Это продолжалось где-то около месяца — для меня это было долго, для критика, никогда, по всей видимости, не изменявшего собственной жене, и подавно. У меня имелось много тайн, которыми я не делилась со старым похотливцем, — и это делало меня в его глазах еще более загадочной, еще более неотразимой. Если бы он узнал тогда, сколько лет девушке, дарящей ему мечты наяву, он мог бы стать импотентом. И молил бы Бога, чтобы он отвел от него юную развратную девицу — и не дал на старости лет испытать все радости однополой любви. В местах не столь отдаленных — куда он мог без труда попасть.
Я оставила его тогда, когда решила, что сделала все, чтобы стать для него самым лучшим воспоминанием. И иногда думала, что, терзаемый мыслями о моем сладком теле, старый критик дарит климактерической жене радость зрелого секса. И мне было немного стыдно и одновременно тепло на душе. И порой вспоминая о нем, я посылала из окна по ночному небу, пупырчатому от звезд, воздушный поцелуй туда, где когда-то часто бывала. И точно знала, что он туда не долетит.
Это, наверное, случайно так получалось — что моими партнерами нередко были представители богемы. Условной, конечно, но все же — художник, литературный критик, даже поэт, правда, детский. Я еще смеялась про себя, думая, что после наших с ним развлечений он, того гляди, откажется от своей специализации и начнет писать непристойные стишки или любовную лирику, и что вряд ли это пойдет ему на пользу — детские книжки более выгодное дело. А еще один раз это был электрик из Дома литераторов, но это уже не совсем то.
А может, в этом была какая-то предопределенность, может, люди, близкие к искусству, все как один поклонники лолит? Шутка, конечно, — но мне это льстило.

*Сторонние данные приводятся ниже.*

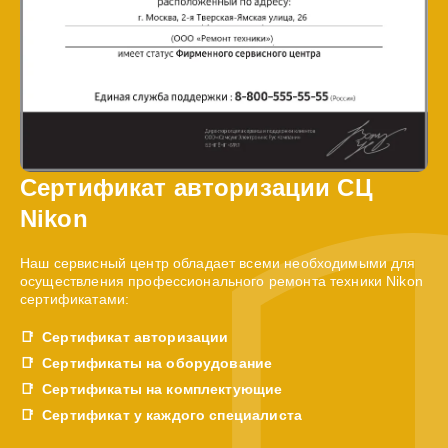
Сертификат авторизации СЦ
Nikon
Наш сервисный центр обладает всеми необходимыми для
осуществления профессионального ремонта техники Nikon
сертификатами:
Сертификат авторизации
Сертификаты на оборудование
Сертификаты на комплектующие
Сертификат у каждого специалиста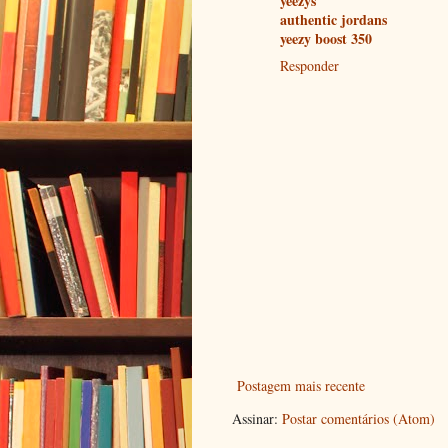
yeezys
authentic jordans
yeezy boost 350
Responder
Postagem mais recente
Assinar:
Postar comentários (Atom)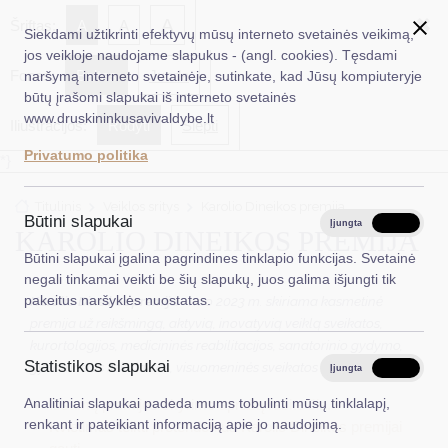
✖
A
Šriftas:
A
A
Siekdami užtikrinti efektyvų mūsų interneto svetainės veikimą,
jos veikloje naudojame slapukus - (angl. cookies). Tęsdami
Fonas:
Baltas
Juoda
naršymą interneto svetainėje, sutinkate, kad Jūsų kompiuteryje
EN
Ieškoti...
būtų įrašomi slapukai iš interneto svetainės
www.druskininkusavivaldybe.lt
Iliustracijos:
Rodyti
Slėpti
Taryba
Privatumo politika
*}
Meras
Titulinis
Veiklos sritys
Karolio Dineikos premija
Administracija
Būtini slapukai
Įjungta
Išjungta
KAROLIO DINEIKOS PREMIJA
Veiklos sritys
Būtini slapukai įgalina pagrindines tinklapio funkcijas. Svetainė
negali tinkamai veikti be šių slapukų, juos galima išjungti tik
Teisinė informacija
pakeitus naršyklės nuostatas.
Karolio Dineikos premija
- nuo 2023 m. skiriama kasmetinė
premija už reikšmingą, aktyvią, inovatyvią veiklą sveikatos,
Struktūra ir kontaktinė informacija
kurortologijos, medicininės reabilitacijos, sanatorinio gydymo,
Statistikos slapukai
gydomosios fizkultūros, visuomeninės sveikatos srityse.
Karjera
Įjungta
Išjungta
Analitiniai slapukai padeda mums tobulinti mūsų tinklalapį,
Išsamų premijos skyrimo aprašą rasite čia.
DUK
renkant ir pateikiant informaciją apie jo naudojimą.
Kvietimas teikti pretendentus Karolio Dineikos premijai
PASLAUGOS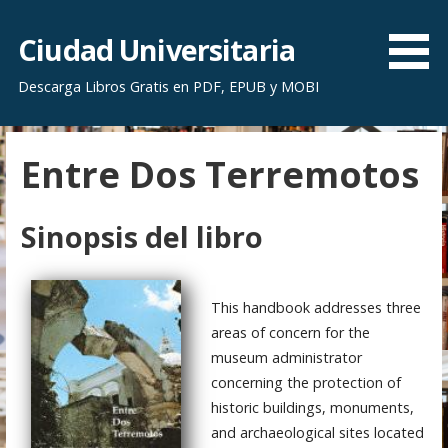
S
a
Ciudad Universitaria
l
Descarga Libros Gratis en PDF, EPUB y MOBI
t
a
r
Entre Dos Terremotos
a
l
c
Sinopsis del libro
o
n
t
This handbook addresses three
e
areas of concern for the
n
museum administrator
i
concerning the protection of
d
historic buildings, monuments,
o
and archaeological sites located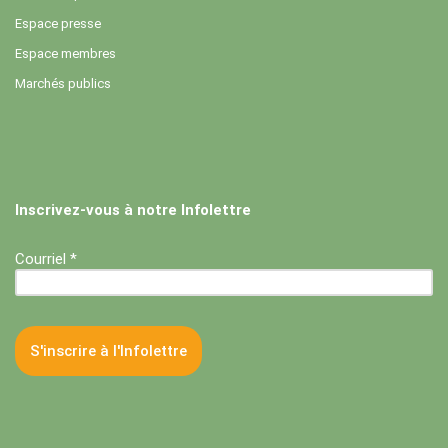
Espace presse
Espace membres
Marchés publics
Inscrivez-vous à notre Infolettre
Courriel *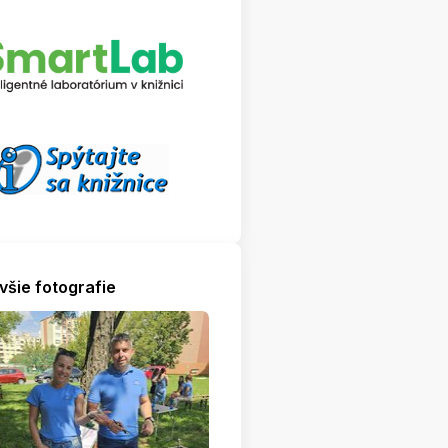
všie fotografie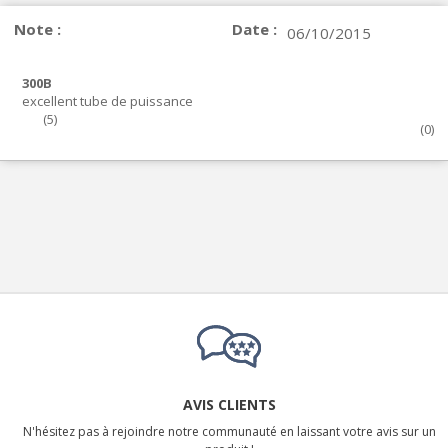
Note :
Date :
06/10/2015
300B
excellent tube de puissance
(
5
)
(
0
)
AVIS CLIENTS
N'hésitez pas à rejoindre notre communauté en laissant votre avis sur un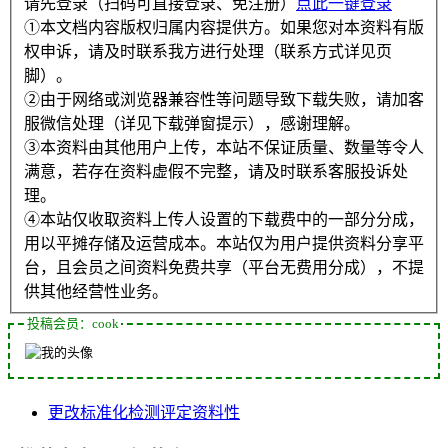
请先登录（扫码可直接登录、免注册）
点此一键登录
①本文档内容版权归属内容提供方。如果您对本资料有版
权申诉，请及时联系我方进行处理（联系方式详见页
脚）。
②由于网络或浏览器兼容性等问题导致下载失败，请加客
服微信处理（详见下载弹窗提示），感谢理解。
③本资料由其他用户上传，本站不保证质量、数量等令人
满意，若存在资料虚假不完整，请及时联系客服投诉处
理。
④本站仅收取资料上传人设置的下载费中的一部分分成，
用以平摊存储及运营成本。本站仅为用户提供资料分享平
台，且会员之间资料免费共享（平台无费用分成），不提
供其他经营性业务。
投稿会员：cook
更改
标准化
检测
评定
资料性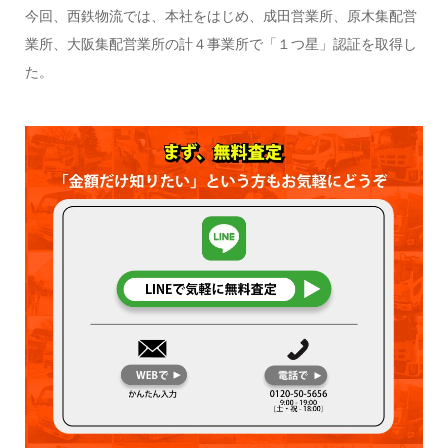
今回、西鉄物流では、本社をはじめ、成田営業所、原木集配営
業所、大阪集配営業所の計４事業所で「１つ星」認証を取得し
た。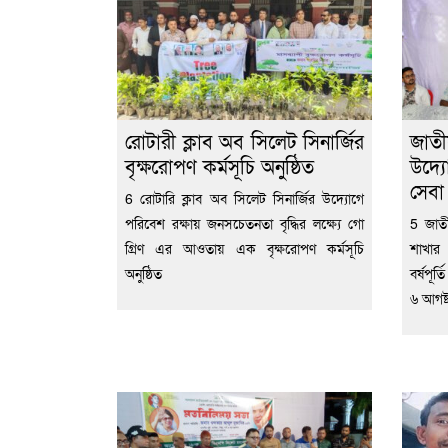
রোটারী ক্লাব অব সিলেট সিনার্জির
জাতী
বৃক্ষরোপণ কর্মসূচি অনুষ্ঠিত
উদ্য
সেব
6 রোটারি ক্লাব অব সিলেট সিনার্জির উদ্যোগে
পরিবেশ রক্ষায় জনসচেতনতা বৃদ্ধির লক্ষ্যে গো
5 জাতী
গ্রিণ এর আওতায় এক বৃক্ষরোপণ কর্মসূচি
শাখার
অনুষ্ঠিত
বর্ষপূর
৬ আগষ্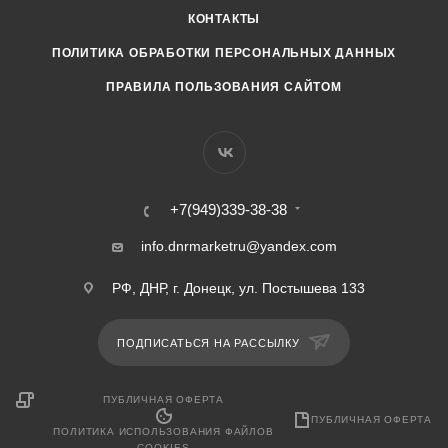
КОНТАКТЫ
ПОЛИТИКА ОБРАБОТКИ ПЕРСОНАЛЬНЫХ ДАННЫХ
ПРАВИЛА ПОЛЬЗОВАНИЯ САЙТОМ
+7(949)339-38-38
info.dnrmarketru@yandex.com
РФ, ДНР, г. Донецк, ул. Постышева 133
ПОДПИСАТЬСЯ НА РАССЫЛКУ
ПУБЛИЧНАЯ ОФЕРТА
ПУБЛИЧНАЯ ОФЕРТА
ПОЛИТИКА ИСПОЛЬЗОВАНИЯ ФАЙЛОВ
COOKIES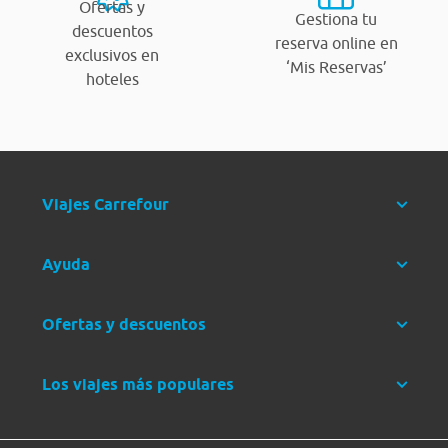
Ofertas y
Gestiona tu
descuentos
reserva online en
exclusivos en
‘Mis Reservas’
hoteles
Viajes Carrefour
Ayuda
Ofertas y descuentos
Los viajes más populares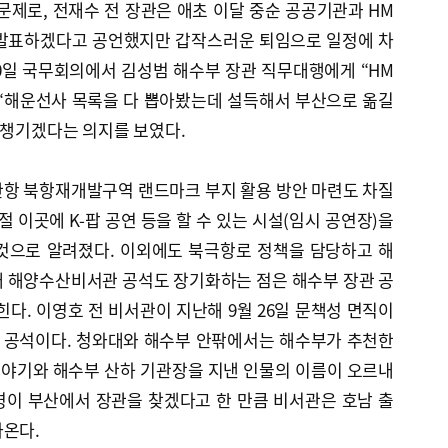
제로, 전재수 전 장관은 애초 이달 중순 공공기관과 HM
 발표하겠다고 공언했지만 갑작스러운 퇴임으로 일정에 차
20일 국무회의에서 김성범 해수부 장관 직무대행에게 “HM
 “해운선사 목록을 다 뽑아봤는데 설득해서 부산으로 옮길
 챙기겠다는 의지를 보였다.
산항 북항재개발구역 랜드마크 부지 활용 방안 마련도 차질
절 이곳에 K-팝 공연 등을 할 수 있는 시설(임시 공연장)을
것으로 알려졌다. 이외에도 북극항로 정책을 담당하고 해
대 해양수산비서관 공석도 장기화하는 점은 해수부 장관 공
힌다. 이영호 전 비서관이 지난해 9월 26일 문책성 면직이
게 공석이다. 청와대와 해수부 안팎에서는 해수부가 추천한
야기와 해수부 산하 기관장을 지낸 인물의 이름이 오르내
통령이 부산에서 장관을 찾겠다고 한 만큼 비서관은 호남 출
나온다.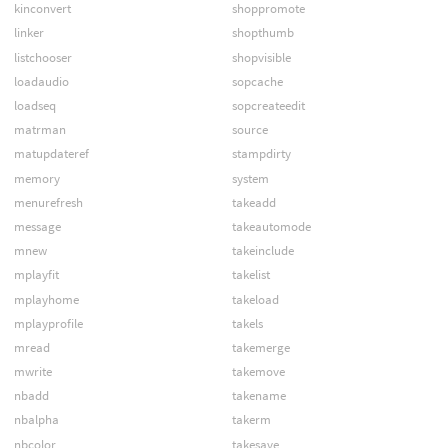
kinconvert
shoppromote
linker
shopthumb
listchooser
shopvisible
loadaudio
sopcache
loadseq
sopcreateedit
matrman
source
matupdateref
stampdirty
memory
system
menurefresh
takeadd
message
takeautomode
mnew
takeinclude
mplayfit
takelist
mplayhome
takeload
mplayprofile
takels
mread
takemerge
mwrite
takemove
nbadd
takename
nbalpha
takerm
nbcolor
takesave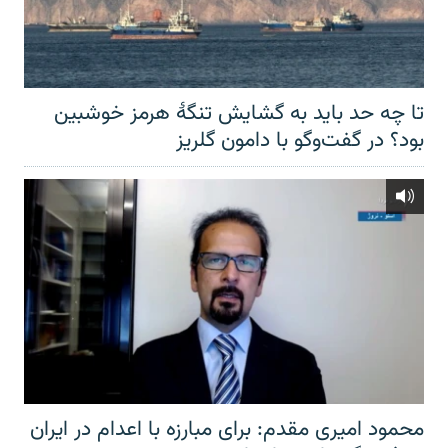
تا چه حد باید به گشایش تنگهٔ هرمز خوشبین
بود؟ در گفت‌وگو با دامون گلریز
محمود امیری مقدم: برای مبارزه با اعدام در ایران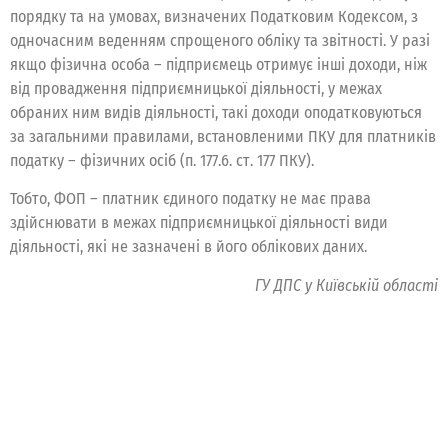
порядку та на умовах, визначених Податковим Кодексом, з
одночасним веденням спрощеного обліку та звітності. У разі
якщо фізична особа – підприємець отримує інші доходи, ніж
від провадження підприємницької діяльності, у межах
обраних ним видів діяльності, такі доходи оподатковуються
за загальними правилами, встановленими ПКУ для платників
податку – фізичних осіб (п. 177.6. ст. 177 ПКУ).
Тобто, ФОП – платник єдиного податку не має права
здійснювати в межах підприємницької діяльності види
діяльності, які не зазначені в його облікових даних.
ГУ ДПС у Київській області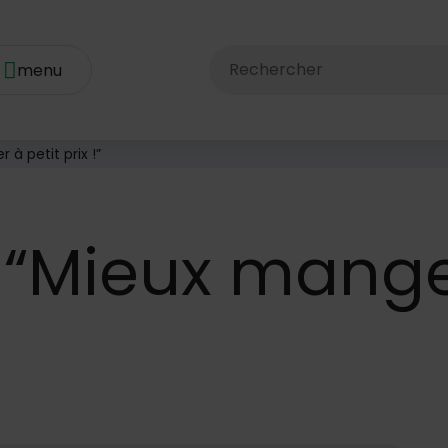
Rechercher dans le site av
à petit prix !”
“Mieux manger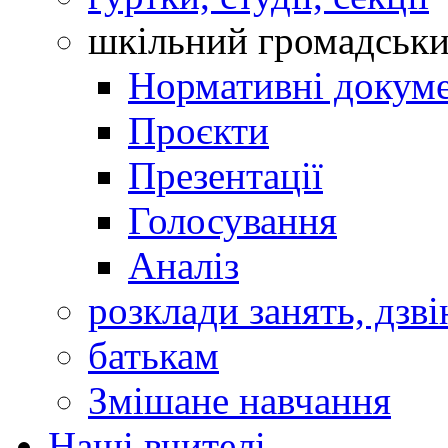
шкільний громадськ
Нормативні докум
Проєкти
Презентації
Голосування
Аналіз
розклади занять, дзві
батькам
Змішане навчання
Наші вчителі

Мне иногда казалось, что те, кто общался со мной, видели во мне что-то, кроме прелестного молодого тела, — что-то очень тонкое и изысканное. И попадали под его гипнотическое влияние, теряли рассудок от исходящей от этого тела сексуальности. Мне приятно было думать об этом, думать, что во мне есть нечто, чего нет в других женщинах. Разве могла я это не ценить?
Я никогда не использовала свою привлекательность в каких-то корыстных целях. Мне это даже в голову не приходило. Мне льстило мужское внимание, приятно было чье-то желание, и мне казалось, что, отдаваясь кому-то, я навсегда увековечиваю себя в чьей-то памяти, отпечатываю на чужом сознании маленький розовый логотип — вроде вкладышей из жвачек под двусмысленным названием «Любовь — это…». Только гораздо более откровенный — стоящую на коленях пухлую малышку с ярким ртом. И мне это нравилось.
Наверное, я и дальше жила бы вот так, как придется, радуясь каждому приходящему дню, благосклонно и внимательно выслушивая мужские комплименты. Если бы не пришло время задуматься над тем, как я живу, и понять, что все это время я жила неправильно.
Я поняла, что совершенно не умею жить. Поняла вдруг отчетливо, принимая удар, покачнувшись от обрушившейся на меня страшной истины. Над которой не задумывалась раньше. Пока не наступила эта осень. Пока не появилась она…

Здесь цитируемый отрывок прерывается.